# Example ABM simulation 

# F. Schiel, J. Harrington, R. Winkelmann, M. Stevens

For versioning history see header of script Rcmd/master.R

Warning: function modules in subdir functions/
agentfns.R specificAgentFunctions.R equal_class.R splitandmerge.R
are linked by other projects. Do not change without strict 
backwards compatibility! 

-----------------------------------------------------
Open Issues

- speaker normalization: currently we use Lobanov applied to all synchroneous 
(initial) track data of an agent.

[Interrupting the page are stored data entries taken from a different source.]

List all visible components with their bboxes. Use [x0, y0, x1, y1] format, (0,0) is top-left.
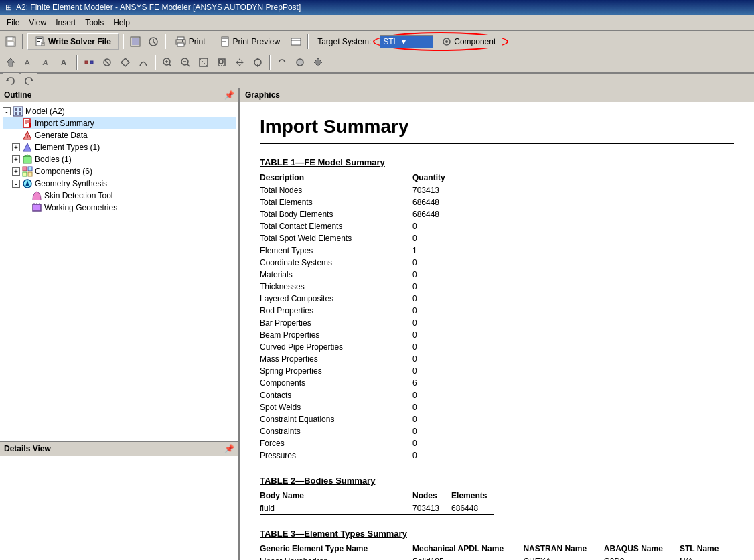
export-button[interactable]: [288, 33, 304, 50]
tree-label-element-types: Element Types (1): [35, 143, 100, 152]
svg-marker-66: [23, 143, 31, 151]
expand-geometry-synthesis[interactable]: -: [12, 180, 20, 188]
expand-components[interactable]: +: [12, 167, 20, 176]
tree-label-components: Components (6): [35, 167, 92, 176]
zoom-fit-button[interactable]: [196, 54, 212, 70]
table1-cell-desc: Spring Properties: [260, 365, 407, 377]
toolbar2-btn-3[interactable]: A: [39, 54, 55, 70]
table3-col-abaqus: ABAQUS Name: [599, 543, 674, 555]
tree-item-import-summary[interactable]: Import Summary: [3, 117, 236, 129]
generate-data-icon: !: [22, 130, 33, 141]
redo-button[interactable]: [21, 73, 37, 89]
tree-item-model[interactable]: - Model (A2): [3, 105, 236, 117]
table3-col-nastran: NASTRAN Name: [518, 543, 598, 555]
toolbar-sep-2: [123, 34, 124, 49]
tree-item-components[interactable]: + Components (6): [3, 165, 236, 178]
expand-element-types[interactable]: +: [12, 143, 20, 151]
table1-cell-qty: 0: [407, 281, 494, 293]
toolbar-icon-1[interactable]: [127, 33, 143, 50]
select-button[interactable]: [292, 54, 308, 70]
pan-button[interactable]: [232, 54, 248, 70]
menu-file[interactable]: File: [3, 17, 23, 29]
toolbar2-btn-7[interactable]: [117, 54, 133, 70]
print-preview-button[interactable]: Print Preview: [214, 34, 287, 49]
svg-rect-6: [37, 41, 40, 42]
tree-item-working-geometries[interactable]: Working Geometries: [3, 202, 236, 214]
table1-row: Rod Properties0: [260, 305, 494, 317]
toolbar2-btn-8[interactable]: [135, 54, 151, 70]
table2-col-bodyname: Body Name: [260, 490, 407, 502]
toolbar2-btn-6[interactable]: [99, 54, 115, 70]
toolbar2-btn-4[interactable]: A: [57, 54, 73, 70]
zoom-box-button[interactable]: [214, 54, 230, 70]
target-system-dropdown[interactable]: STL ▼: [380, 35, 433, 48]
menu-help[interactable]: Help: [109, 17, 134, 29]
toolbar2-btn-1[interactable]: [3, 54, 19, 70]
right-panel: Graphics Import Summary TABLE 1—FE Model…: [240, 88, 754, 560]
zoom-scroll-button[interactable]: [250, 54, 266, 70]
table1-cell-qty: 0: [407, 353, 494, 365]
table1-cell-qty: 6: [407, 377, 494, 389]
table1-cell-desc: Materials: [260, 269, 407, 281]
table1-cell-desc: Constraint Equations: [260, 413, 407, 425]
menu-tools[interactable]: Tools: [81, 17, 108, 29]
cut-button[interactable]: [310, 54, 326, 70]
undo-button[interactable]: [3, 73, 19, 89]
table1-col-desc: Description: [260, 171, 407, 184]
rotate-button[interactable]: [274, 54, 290, 70]
svg-rect-14: [177, 37, 184, 40]
table1-cell-desc: Element Types: [260, 244, 407, 257]
table1-cell-desc: Components: [260, 377, 407, 389]
toolbar-sep-3: [165, 34, 166, 49]
svg-line-13: [153, 42, 155, 44]
menu-insert[interactable]: Insert: [52, 17, 80, 29]
table1-cell-desc: Pressures: [260, 449, 407, 462]
table1-row: Beam Properties0: [260, 329, 494, 341]
table1-cell-desc: Total Spot Weld Elements: [260, 232, 407, 244]
toolbar-icon-2[interactable]: [145, 33, 161, 50]
graphics-title: Graphics: [245, 90, 280, 100]
graphics-content[interactable]: Import Summary TABLE 1—FE Model Summary …: [240, 102, 754, 560]
tree-item-element-types[interactable]: + Element Types (1): [3, 141, 236, 153]
write-solver-file-button[interactable]: Write Solver File: [27, 33, 119, 50]
toolbar2-sep-1: [76, 55, 78, 70]
svg-marker-68: [23, 155, 31, 157]
tree-item-geometry-synthesis[interactable]: - Geometry Synthesis: [3, 178, 236, 190]
table3: Generic Element Type Name Mechanical APD…: [260, 543, 729, 560]
expand-bodies[interactable]: +: [12, 155, 20, 163]
bodies-icon: [22, 154, 33, 165]
component-label: Component: [454, 37, 496, 46]
component-button[interactable]: Component: [436, 35, 502, 48]
print-button[interactable]: Print: [169, 34, 212, 49]
save-button[interactable]: [3, 33, 19, 50]
svg-rect-56: [19, 108, 21, 111]
table1-cell-qty: 0: [407, 232, 494, 244]
table1-cell-qty: 1: [407, 244, 494, 257]
svg-text:A: A: [61, 58, 66, 66]
table1-row: Materials0: [260, 269, 494, 281]
expand-model[interactable]: -: [3, 107, 11, 115]
geometry-synthesis-icon: [22, 178, 33, 189]
table1-cell-qty: 0: [407, 437, 494, 449]
table1-row: Total Nodes703413: [260, 184, 494, 197]
zoom-out-button[interactable]: [177, 54, 194, 70]
table1-row: Total Body Elements686448: [260, 208, 494, 220]
table2-col-nodes: Nodes: [407, 490, 446, 502]
table1-row: Total Elements686448: [260, 196, 494, 208]
toolbar2-btn-2[interactable]: A: [21, 54, 37, 70]
table1-row: Total Contact Elements0: [260, 220, 494, 232]
outline-pin[interactable]: 📌: [224, 90, 234, 100]
svg-rect-58: [19, 112, 21, 115]
svg-point-25: [445, 40, 448, 43]
tree-item-bodies[interactable]: + Bodies (1): [3, 153, 236, 165]
svg-line-42: [200, 58, 208, 66]
tree-item-generate-data[interactable]: ! Generate Data: [3, 129, 236, 141]
svg-rect-69: [23, 167, 27, 171]
zoom-in-button[interactable]: [159, 54, 175, 70]
svg-rect-17: [182, 40, 183, 42]
toolbar2-btn-5[interactable]: [81, 54, 97, 70]
menu-view[interactable]: View: [25, 17, 50, 29]
details-pin[interactable]: 📌: [224, 444, 234, 453]
outline-title: Outline: [4, 90, 31, 100]
tree-item-skin-detection[interactable]: Skin Detection Tool: [3, 190, 236, 202]
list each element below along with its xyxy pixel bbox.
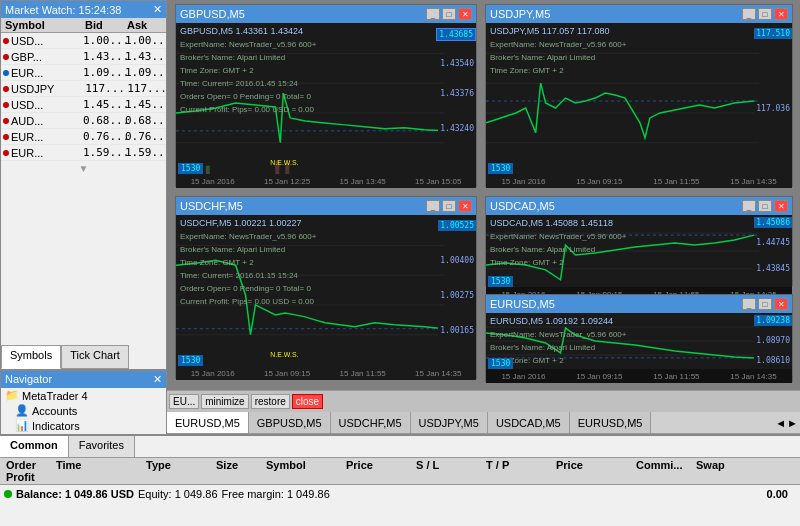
nav-item-metatrader[interactable]: 📁 MetaTrader 4	[1, 388, 166, 403]
bottom-toolbar: EU... minimize restore close	[167, 390, 800, 412]
tab-scroll-left[interactable]: ◄	[775, 417, 786, 429]
status-dot	[3, 134, 9, 140]
price-label-2: 1.08970	[754, 335, 792, 346]
chart-eurusd-body[interactable]: EURUSD,M5 1.09192 1.09244 ExpertName: Ne…	[486, 313, 792, 369]
chart-eurusd-timebar: 15 Jan 2016 15 Jan 09:15 15 Jan 11:55 15…	[486, 369, 792, 383]
tb-close[interactable]: close	[292, 394, 323, 409]
status-dot	[3, 86, 9, 92]
market-watch-tabs: Symbols Tick Chart	[1, 345, 168, 369]
navigator-title: Navigator ✕	[1, 371, 166, 388]
chart-usdcad-controls: _ □ ✕	[742, 200, 788, 212]
chart-gbpusd-controls: _ □ ✕	[426, 8, 472, 20]
list-item[interactable]: USD... 1.45... 1.45...	[1, 97, 166, 113]
price-label-1: 1.00525	[438, 220, 476, 231]
status-dot	[3, 38, 9, 44]
period-badge: 1530	[178, 163, 203, 174]
list-item[interactable]: GBP... 1.43... 1.43...	[1, 49, 166, 65]
tab-usdjpy-m5[interactable]: USDJPY,M5	[411, 412, 488, 433]
close-button[interactable]: ✕	[458, 200, 472, 212]
minimize-button[interactable]: _	[742, 298, 756, 310]
profit-value: 0.00	[767, 488, 788, 500]
order-table-header: Order Time Type Size Symbol Price S / L …	[0, 458, 800, 485]
chart-gbpusd-info: GBPUSD,M5 1.43361 1.43424 ExpertName: Ne…	[180, 25, 316, 116]
chart-gbpusd-body[interactable]: N.E.W.S. GBPUSD,M5 1.43361 1.43424 Exper…	[176, 23, 476, 188]
eu-button[interactable]: EU...	[169, 394, 199, 409]
chart-usdjpy-body[interactable]: USDJPY,M5 117.057 117.080 ExpertName: Ne…	[486, 23, 792, 188]
restore-button[interactable]: □	[442, 200, 456, 212]
period-badge: 1530	[488, 276, 513, 287]
tab-eurusd-m5-1[interactable]: EURUSD,M5	[167, 412, 249, 433]
chart-gbpusd: GBPUSD,M5 _ □ ✕	[175, 4, 477, 187]
scroll-indicator: ▼	[1, 161, 166, 176]
close-button[interactable]: ✕	[774, 200, 788, 212]
navigator-close[interactable]: ✕	[153, 373, 162, 386]
restore-button[interactable]: □	[758, 200, 772, 212]
minimize-button[interactable]: _	[426, 200, 440, 212]
list-item[interactable]: AUD... 0.68... 0.68...	[1, 113, 166, 129]
chart-usdchf-info: USDCHF,M5 1.00221 1.00227 ExpertName: Ne…	[180, 217, 316, 308]
market-watch-panel: Market Watch: 15:24:38 ✕ Symbol Bid Ask …	[0, 0, 167, 370]
chart-usdchf-body[interactable]: N.E.W.S. USDCHF,M5 1.00221 1.00227 Exper…	[176, 215, 476, 380]
price-label-3: 1.00275	[438, 290, 476, 301]
chart-usdjpy-timebar: 15 Jan 2016 15 Jan 09:15 15 Jan 11:55 15…	[486, 174, 792, 188]
svg-text:N.E.W.S.: N.E.W.S.	[270, 351, 298, 358]
status-dot	[3, 54, 9, 60]
chart-usdchf-titlebar: USDCHF,M5 _ □ ✕	[176, 197, 476, 215]
price-label-2: 1.00400	[438, 255, 476, 266]
market-watch-title: Market Watch: 15:24:38 ✕	[1, 1, 166, 18]
price-label-1: 1.43685	[436, 28, 476, 41]
minimize-button[interactable]: _	[742, 200, 756, 212]
nav-item-accounts[interactable]: 👤 Accounts	[1, 403, 166, 418]
chart-usdcad-info: USDCAD,M5 1.45088 1.45118 ExpertName: Ne…	[490, 217, 626, 269]
restore-button[interactable]: □	[758, 8, 772, 20]
tab-scroll-right[interactable]: ►	[787, 417, 798, 429]
chart-usdjpy-controls: _ □ ✕	[742, 8, 788, 20]
price-label-2: 1.44745	[754, 237, 792, 248]
list-item[interactable]: EUR... 1.59... 1.59...	[1, 145, 166, 161]
chart-eurusd: EURUSD,M5 _ □ ✕ EURUSD,M5 1.09192 1.0924…	[485, 294, 793, 382]
market-watch-header: Symbol Bid Ask	[1, 18, 166, 33]
list-item[interactable]: USDJPY 117... 117...	[1, 81, 166, 97]
chart-usdcad: USDCAD,M5 _ □ ✕ USDCAD,M5 1.45088 1.4511…	[485, 196, 793, 286]
tb-restore[interactable]: restore	[251, 394, 290, 409]
folder-icon: 📁	[5, 389, 19, 402]
tab-eurusd-m5-2[interactable]: EURUSD,M5	[570, 412, 652, 433]
status-dot	[3, 70, 9, 76]
close-button[interactable]: ✕	[774, 8, 788, 20]
chart-gbpusd-titlebar: GBPUSD,M5 _ □ ✕	[176, 5, 476, 23]
tab-common[interactable]: Common	[0, 436, 69, 457]
close-button[interactable]: ✕	[774, 298, 788, 310]
price-label-3: 1.08610	[754, 355, 792, 366]
indicator-icon: 📊	[15, 419, 29, 432]
chart-usdcad-body[interactable]: USDCAD,M5 1.45088 1.45118 ExpertName: Ne…	[486, 215, 792, 287]
period-badge: 1530	[488, 358, 513, 369]
chart-eurusd-titlebar: EURUSD,M5 _ □ ✕	[486, 295, 792, 313]
nav-item-indicators[interactable]: 📊 Indicators	[1, 418, 166, 433]
tb-minimize[interactable]: minimize	[201, 394, 248, 409]
tab-symbols[interactable]: Symbols	[1, 345, 61, 369]
tab-usdchf-m5[interactable]: USDCHF,M5	[331, 412, 411, 433]
restore-button[interactable]: □	[758, 298, 772, 310]
tab-favorites[interactable]: Favorites	[69, 436, 135, 457]
price-label-2: 117.036	[754, 103, 792, 114]
restore-button[interactable]: □	[442, 8, 456, 20]
list-item[interactable]: EUR... 1.09... 1.09...	[1, 65, 166, 81]
status-dot	[3, 118, 9, 124]
list-item[interactable]: USD... 1.00... 1.00...	[1, 33, 166, 49]
list-item[interactable]: EUR... 0.76... 0.76...	[1, 129, 166, 145]
minimize-button[interactable]: _	[426, 8, 440, 20]
tab-gbpusd-m5[interactable]: GBPUSD,M5	[249, 412, 331, 433]
price-label-1: 117.510	[754, 28, 792, 39]
account-icon: 👤	[15, 404, 29, 417]
minimize-button[interactable]: _	[742, 8, 756, 20]
balance-row: Balance: 1 049.86 USD Equity: 1 049.86 F…	[0, 485, 800, 503]
tab-scroll-arrows: ◄ ►	[773, 417, 800, 429]
close-button[interactable]: ✕	[458, 8, 472, 20]
order-panel: Common Favorites Order Time Type Size Sy…	[0, 434, 800, 526]
balance-dot	[4, 490, 12, 498]
chart-gbpusd-timebar: 15 Jan 2016 15 Jan 12:25 15 Jan 13:45 15…	[176, 174, 476, 188]
tab-tick-chart[interactable]: Tick Chart	[61, 345, 129, 369]
tab-usdcad-m5[interactable]: USDCAD,M5	[488, 412, 570, 433]
price-label-3: 1.43376	[438, 88, 476, 99]
market-watch-close[interactable]: ✕	[153, 3, 162, 16]
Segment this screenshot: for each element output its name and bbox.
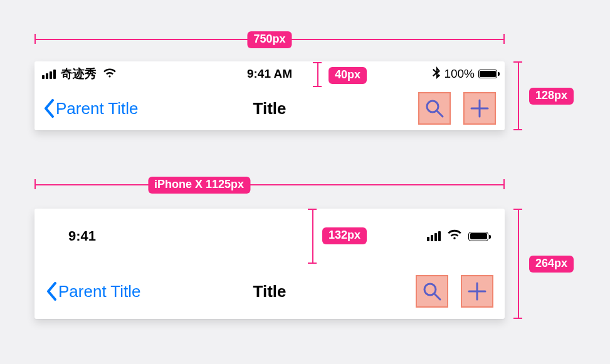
search-icon [421,281,443,302]
add-button[interactable] [463,92,496,125]
battery-icon [478,70,497,78]
mock-phone-x: 9:41 Parent Title Title [34,209,505,319]
back-button[interactable]: Parent Title [43,99,139,118]
dim-badge-height-2: 264px [529,256,574,273]
status-bar: 9:41 [34,209,505,264]
back-button[interactable]: Parent Title [46,282,141,301]
svg-line-1 [437,111,443,117]
plus-icon [469,98,490,119]
dim-badge-statusbar-2: 132px [322,227,367,244]
dim-badge-statusbar-1: 40px [329,67,367,84]
svg-line-5 [434,294,440,299]
dim-badge-width-2: iPhone X 1125px [148,177,250,194]
navigation-bar: Parent Title Title [34,264,505,319]
status-clock: 9:41 AM [247,67,292,81]
chevron-left-icon [43,99,55,118]
width-measure-phone2: iPhone X 1125px [34,182,505,188]
height-measure-phone1 [515,61,522,130]
mock-phone-regular: 奇迹秀 9:41 AM 100% Parent Title Title [34,61,505,130]
search-button[interactable] [416,275,448,308]
back-label: Parent Title [58,282,141,301]
height-measure-statusbar-2 [310,209,316,264]
cellular-signal-icon [42,70,56,79]
back-label: Parent Title [56,99,139,118]
page-title: Title [253,282,287,301]
status-bar: 奇迹秀 9:41 AM 100% [34,61,505,86]
page-title: Title [253,99,287,118]
chevron-left-icon [46,282,57,301]
dim-badge-height-1: 128px [529,88,574,105]
wifi-icon [103,67,117,81]
width-measure-phone1: 750px [34,36,505,43]
status-clock: 9:41 [68,228,96,244]
add-button[interactable] [461,275,493,308]
carrier-name: 奇迹秀 [61,66,97,82]
battery-percentage: 100% [444,67,475,81]
cellular-signal-icon [427,231,441,241]
navigation-bar: Parent Title Title [34,86,505,130]
search-icon [424,98,445,119]
wifi-icon [447,228,462,244]
height-measure-phone2 [515,209,522,319]
bluetooth-icon [433,66,440,82]
search-button[interactable] [418,92,451,125]
height-measure-statusbar-1 [315,62,321,87]
battery-icon [468,232,488,241]
dim-badge-width-1: 750px [247,31,292,48]
plus-icon [466,281,488,302]
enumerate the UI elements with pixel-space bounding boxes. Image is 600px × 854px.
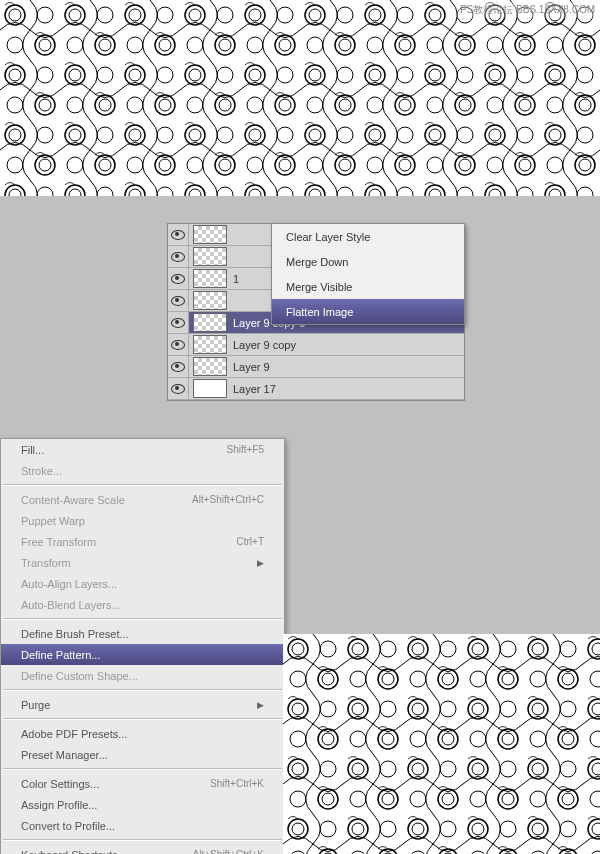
menu-separator — [3, 484, 282, 486]
menu-shortcut-label: Ctrl+T — [237, 536, 265, 547]
eye-icon — [171, 296, 185, 306]
menu-shortcut-label: Alt+Shift+Ctrl+C — [192, 494, 264, 505]
submenu-arrow-icon: ▶ — [257, 558, 264, 568]
menu-item-label: Free Transform — [21, 536, 237, 548]
edit-menu-item[interactable]: Convert to Profile... — [1, 815, 284, 836]
layer-name-label[interactable]: Layer 9 — [231, 361, 464, 373]
edit-menu-item: Puppet Warp — [1, 510, 284, 531]
pattern-preview-bottom — [283, 634, 600, 854]
menu-item-label: Auto-Blend Layers... — [21, 599, 264, 611]
menu-separator — [3, 768, 282, 770]
eye-icon — [171, 230, 185, 240]
menu-item-label: Define Custom Shape... — [21, 670, 264, 682]
menu-item-label: Auto-Align Layers... — [21, 578, 264, 590]
layer-thumbnail[interactable] — [193, 269, 227, 288]
layer-thumbnail[interactable] — [193, 379, 227, 398]
layer-row[interactable]: Layer 9 copy — [168, 334, 464, 356]
eye-icon — [171, 362, 185, 372]
visibility-toggle[interactable] — [168, 290, 189, 311]
edit-menu-item[interactable]: Color Settings...Shift+Ctrl+K — [1, 773, 284, 794]
menu-shortcut-label: Alt+Shift+Ctrl+K — [193, 849, 264, 854]
eye-icon — [171, 340, 185, 350]
layer-name-label[interactable]: Layer 9 copy — [231, 339, 464, 351]
visibility-toggle[interactable] — [168, 356, 189, 377]
context-menu-item[interactable]: Clear Layer Style — [272, 224, 464, 249]
submenu-arrow-icon: ▶ — [257, 700, 264, 710]
edit-menu-item: Define Custom Shape... — [1, 665, 284, 686]
menu-item-label: Adobe PDF Presets... — [21, 728, 264, 740]
menu-item-label: Content-Aware Scale — [21, 494, 192, 506]
layer-row[interactable]: Layer 17 — [168, 378, 464, 400]
context-menu-item[interactable]: Merge Down — [272, 249, 464, 274]
menu-shortcut-label: Shift+F5 — [226, 444, 264, 455]
menu-shortcut-label: Shift+Ctrl+K — [210, 778, 264, 789]
edit-menu-item: Auto-Align Layers... — [1, 573, 284, 594]
eye-icon — [171, 252, 185, 262]
visibility-toggle[interactable] — [168, 334, 189, 355]
menu-separator — [3, 839, 282, 841]
context-menu-item[interactable]: Merge Visible — [272, 274, 464, 299]
edit-menu-item[interactable]: Assign Profile... — [1, 794, 284, 815]
layer-thumbnail[interactable] — [193, 247, 227, 266]
menu-item-label: Preset Manager... — [21, 749, 264, 761]
menu-separator — [3, 618, 282, 620]
layer-thumbnail[interactable] — [193, 225, 227, 244]
visibility-toggle[interactable] — [168, 224, 189, 245]
watermark-text: PS教程论坛 BBS.16XX8.COM — [457, 2, 598, 18]
layer-thumbnail[interactable] — [193, 335, 227, 354]
eye-icon — [171, 274, 185, 284]
edit-menu-item[interactable]: Purge▶ — [1, 694, 284, 715]
menu-item-label: Stroke... — [21, 465, 264, 477]
edit-menu-item[interactable]: Keyboard Shortcuts...Alt+Shift+Ctrl+K — [1, 844, 284, 854]
visibility-toggle[interactable] — [168, 246, 189, 267]
menu-item-label: Fill... — [21, 444, 226, 456]
edit-menu: Fill...Shift+F5Stroke...Content-Aware Sc… — [0, 438, 285, 854]
visibility-toggle[interactable] — [168, 312, 189, 333]
svg-rect-8 — [283, 634, 600, 854]
menu-item-label: Transform — [21, 557, 257, 569]
pattern-preview-top — [0, 0, 600, 196]
menu-separator — [3, 689, 282, 691]
context-menu-item[interactable]: Flatten Image — [272, 299, 464, 324]
menu-item-label: Assign Profile... — [21, 799, 264, 811]
edit-menu-item: Stroke... — [1, 460, 284, 481]
layer-thumbnail[interactable] — [193, 291, 227, 310]
eye-icon — [171, 384, 185, 394]
layer-thumbnail[interactable] — [193, 357, 227, 376]
menu-item-label: Define Brush Preset... — [21, 628, 264, 640]
menu-item-label: Define Pattern... — [21, 649, 264, 661]
menu-item-label: Color Settings... — [21, 778, 210, 790]
edit-menu-item: Auto-Blend Layers... — [1, 594, 284, 615]
edit-menu-item: Content-Aware ScaleAlt+Shift+Ctrl+C — [1, 489, 284, 510]
menu-item-label: Puppet Warp — [21, 515, 264, 527]
edit-menu-item: Free TransformCtrl+T — [1, 531, 284, 552]
svg-rect-7 — [0, 0, 600, 196]
menu-item-label: Purge — [21, 699, 257, 711]
edit-menu-item[interactable]: Define Brush Preset... — [1, 623, 284, 644]
menu-item-label: Keyboard Shortcuts... — [21, 849, 193, 855]
edit-menu-item: Transform▶ — [1, 552, 284, 573]
menu-separator — [3, 718, 282, 720]
edit-menu-item[interactable]: Fill...Shift+F5 — [1, 439, 284, 460]
layer-row[interactable]: Layer 9 — [168, 356, 464, 378]
edit-menu-item[interactable]: Preset Manager... — [1, 744, 284, 765]
edit-menu-item[interactable]: Adobe PDF Presets... — [1, 723, 284, 744]
layer-context-menu: Clear Layer StyleMerge DownMerge Visible… — [271, 223, 465, 325]
layer-thumbnail[interactable] — [193, 313, 227, 332]
visibility-toggle[interactable] — [168, 378, 189, 399]
layer-name-label[interactable]: Layer 17 — [231, 383, 464, 395]
eye-icon — [171, 318, 185, 328]
menu-item-label: Convert to Profile... — [21, 820, 264, 832]
edit-menu-item[interactable]: Define Pattern... — [1, 644, 284, 665]
visibility-toggle[interactable] — [168, 268, 189, 289]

That means that the mean and SD of all the
track values (without considering the time information nor the fact that the 
data within a sibilant are of course correlated) are used to shift/scale the 
tracks. In the first ABM experiment of Mary (2016), this lead to some peculiar 
distorted data, such as speacker F05. Alternatives would be:
  + Jmh: use only data from the extrem points of the sibilant space (e.g. from
  'seen' and 'sheen')
  + Flo: use another normalization, such as a morphic normalization between the 
  2/9% quantiles (similar to Gerstman)
  + do nothing
- when using many word types, it turns out that the split&merge algorithm actually 
  favors splits, until the constraint that each phonological cluster must be shared
  by at least 2 words is reached (see function phonsplit.sub(), comment = 
  'Do not allow a cluster to consist of just one word'). Alternatives:
  + set the constraint higher than 2 words e.g. a percentage of total number of 
  word types?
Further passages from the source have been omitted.